INPUT DATA
====
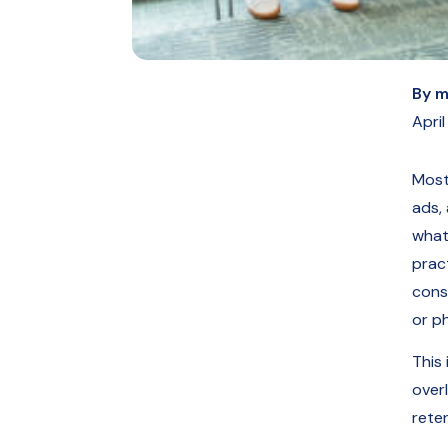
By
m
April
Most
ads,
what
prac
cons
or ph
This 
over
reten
====
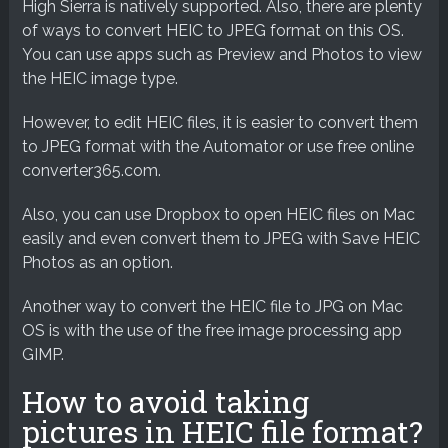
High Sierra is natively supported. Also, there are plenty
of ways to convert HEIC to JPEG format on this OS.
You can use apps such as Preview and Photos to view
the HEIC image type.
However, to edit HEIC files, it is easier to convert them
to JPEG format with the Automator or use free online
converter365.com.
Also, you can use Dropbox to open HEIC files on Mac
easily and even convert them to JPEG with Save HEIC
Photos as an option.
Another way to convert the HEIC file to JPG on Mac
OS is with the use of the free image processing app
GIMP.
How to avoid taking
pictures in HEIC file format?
====
WORK TO BE COMPLETED
For each line of the entries that contains the word "free", make a copy.

WRITTEN ANSWER
to JPEG format with the Automator or use free online
OS is with the use of the free image processing app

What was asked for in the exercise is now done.